By Jason Stuart
Ranger-Review Staff Writer
Forest Park and Highland Park residents will have an opportunity to decide for themselves the future of street maintenance in their respective subdivisions at a Dec. 12 public meeting with the Dawson County Commissioners.
The commissioners are gathering subdivision residents together to discuss options for management of their street maintenance funds. All Forest Park property owners are assessed $300 per year for street maintenance and Highland Park residents who own property fronting First or Second streets (the only paved streets in that subdivision) are assessed $100 per year. At present, there is $271,156 in the Forest Park street maintenance fund and $80,398 in Highland Park’s.
County Commission chairman Doug Buxbaum said it’s time for residents of the subdivisions to take ownership of their streets, noting that legally, those streets are not county property and so it should not be the county’s sole responsibility to manage their maintenance.
“They’re their roads and their streets,” Buxbaum said. “We need some kind of direction from those people.”
Buxbaum said the way it has worked in the past is not really fair or acceptable. With no neighborhood association or advisory group, street maintenance needs and requests get brought to the commissioners by individuals. He said it shouldn’t be up to the commissioners’ to decide whether the pothole in front of one property owners’ home is more urgent than another, just because one came in to complain about it and the other didn’t.
“We need some kind of direction of what do you people want out there and what are the priorities,” Buxbaum said. “Right now, we just get individuals coming in throughout the subdivisions, and they need to get together and make a decision. The problem’s been people come in and say ‘I’ve got a pothole in front of my house’ or this and that, but we don’t know what the priorities are.”
The commissioners plan to offer each subdivision two options moving forward — either to create a neighborhood homeowners’ association/advisory council, or to designate a county employee to prioritize street maintenance needs.

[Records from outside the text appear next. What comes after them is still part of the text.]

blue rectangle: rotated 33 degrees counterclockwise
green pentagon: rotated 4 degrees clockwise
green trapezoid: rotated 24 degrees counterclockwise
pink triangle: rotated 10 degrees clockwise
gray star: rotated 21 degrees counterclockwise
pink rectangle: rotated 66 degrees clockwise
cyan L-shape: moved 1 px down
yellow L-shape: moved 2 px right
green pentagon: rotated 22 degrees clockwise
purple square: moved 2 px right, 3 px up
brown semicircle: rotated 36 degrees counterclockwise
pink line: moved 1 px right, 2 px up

Given that the subdivision streets do not belong to the county and so are not legally the county’s responsibility to maintain, Buxbaum indicated his preference that residents choose to form a homeowners’ association or advisory council of some kind. He also noted that there are issues beyond just street maintenance — from snow removal to zoning regulation enforcement — that the subdivisions would be better off by having some kind of official neighborhood body to address.

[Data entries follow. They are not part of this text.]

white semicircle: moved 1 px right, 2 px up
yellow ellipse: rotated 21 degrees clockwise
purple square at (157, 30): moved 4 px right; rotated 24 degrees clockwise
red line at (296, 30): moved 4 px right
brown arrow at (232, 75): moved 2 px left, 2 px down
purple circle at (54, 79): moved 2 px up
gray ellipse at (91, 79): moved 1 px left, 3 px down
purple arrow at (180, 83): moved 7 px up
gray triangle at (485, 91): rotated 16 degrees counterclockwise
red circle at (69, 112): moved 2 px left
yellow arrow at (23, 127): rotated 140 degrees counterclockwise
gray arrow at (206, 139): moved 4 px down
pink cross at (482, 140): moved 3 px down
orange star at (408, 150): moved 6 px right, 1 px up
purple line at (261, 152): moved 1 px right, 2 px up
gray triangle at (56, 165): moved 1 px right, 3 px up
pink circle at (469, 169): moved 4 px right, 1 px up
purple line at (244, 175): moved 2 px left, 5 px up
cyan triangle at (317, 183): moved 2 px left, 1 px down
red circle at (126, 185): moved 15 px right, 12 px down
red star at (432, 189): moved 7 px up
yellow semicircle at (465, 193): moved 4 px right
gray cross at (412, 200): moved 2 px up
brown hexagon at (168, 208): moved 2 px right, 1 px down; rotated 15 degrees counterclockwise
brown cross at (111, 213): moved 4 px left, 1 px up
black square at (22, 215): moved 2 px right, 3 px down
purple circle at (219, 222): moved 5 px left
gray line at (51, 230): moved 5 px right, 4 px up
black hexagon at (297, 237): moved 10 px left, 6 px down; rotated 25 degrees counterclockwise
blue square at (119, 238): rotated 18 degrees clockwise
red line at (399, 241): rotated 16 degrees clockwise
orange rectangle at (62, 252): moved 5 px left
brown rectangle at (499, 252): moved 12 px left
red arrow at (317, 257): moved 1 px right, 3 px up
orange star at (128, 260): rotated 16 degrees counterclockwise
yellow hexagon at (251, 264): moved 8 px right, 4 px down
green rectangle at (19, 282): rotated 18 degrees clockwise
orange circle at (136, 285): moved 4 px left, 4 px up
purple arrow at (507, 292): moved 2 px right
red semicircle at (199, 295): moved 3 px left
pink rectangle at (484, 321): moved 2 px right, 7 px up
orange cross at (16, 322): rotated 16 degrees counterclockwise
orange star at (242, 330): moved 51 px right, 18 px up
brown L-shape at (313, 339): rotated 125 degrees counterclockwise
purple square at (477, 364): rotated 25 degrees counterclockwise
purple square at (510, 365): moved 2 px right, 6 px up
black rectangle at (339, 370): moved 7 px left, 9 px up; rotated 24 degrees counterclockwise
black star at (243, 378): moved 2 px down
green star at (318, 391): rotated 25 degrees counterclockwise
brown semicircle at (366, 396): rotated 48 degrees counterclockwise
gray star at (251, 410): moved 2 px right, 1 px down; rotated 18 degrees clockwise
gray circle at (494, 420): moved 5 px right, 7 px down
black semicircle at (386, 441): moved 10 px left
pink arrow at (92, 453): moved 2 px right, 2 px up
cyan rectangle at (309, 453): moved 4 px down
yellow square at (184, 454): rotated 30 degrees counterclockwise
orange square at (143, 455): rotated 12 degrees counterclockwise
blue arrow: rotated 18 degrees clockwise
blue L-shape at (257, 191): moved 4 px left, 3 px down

“What better than to have somebody who lives in that subdivision to communicate to us what ought to be done,” Buxbaum asked.
One ancillary issue which Buxbaum quickly pointed to as something else that should be discussed in concert with the street maintenance is the state of the rest of the streets in Highland Park. He noted since they do not belong to the county and they are not included in the subdivision’s street maintenance fund, they receive virtually no care at all. Buxbaum said he hopes the meeting about the rest of the streets might spark Highland Park residents to band together to begin to change that.
“We’d like those people form a Rural Special Improvement District (to pave the streets),” Buxbaum said.
He added he hopes as many subdivision residents who are able turn out for the public meeting so that they can help the commissioners set a better path for maintenance of the subdivisions moving forward.
“This is gonna be good,” Buxbaum said. “The people just got to participate in it. It’s their subdivision, so they need to have a voice in how that maintenance money is spent.”
The public meeting for Forest Park and Highland Park residents is scheduled for Dec. 12 at 6 p.m. in the courtroom of the Dawson County Courthouse.